• _EXERCISE BRIEF_:
Once you find the line with "Judy Garland, Sigmund Freud, Peter Cook, e" in the entries below, return exactly every line from it through the line with "and is tucked away in a quiet location. The".

[Opening DATA SUPPLIED section]

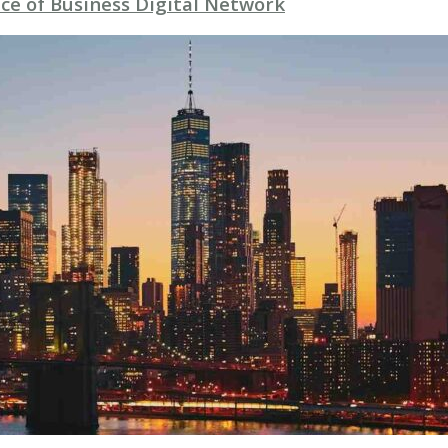
ce of Business Digital Network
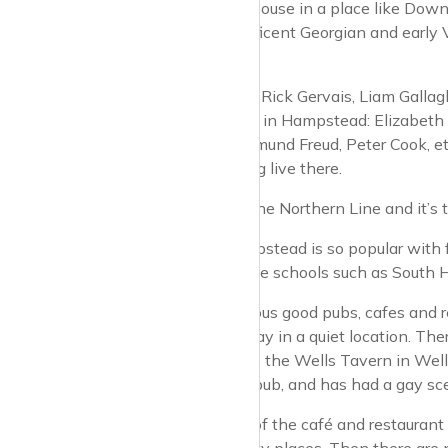
banker to buy a house in a place like Downs
detached, magnificent Georgian and early Vic
the village.
Celebrities like it. Rick Gervais, Liam Gal
people who lived in Hampstead: Elizabeth T
Judy Garland, Sigmund Freud, Peter Cook, e
and Melvyn Bragg live there.
The tube line is the Northern Line and it’
One reason Hampstead is so popular with fam
Heath, and private schools such as South H
There are numerous good pubs, cafes and res
and is tucked away in a quiet location. The
food. There’s also the Wells Tavern in Well
known as a gay pub, and has had a gay sc
There are a few of the café and restauran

[Closing DATA SUPPLIED section]

• _YOUR SOLUTION_:
Judy Garland, Sigmund Freud, Peter Cook, e
and Melvyn Bragg live there.
The tube line is the Northern Line and it’
One reason Hampstead is so popular with fam
Heath, and private schools such as South H
There are numerous good pubs, cafes and res
and is tucked away in a quiet location. The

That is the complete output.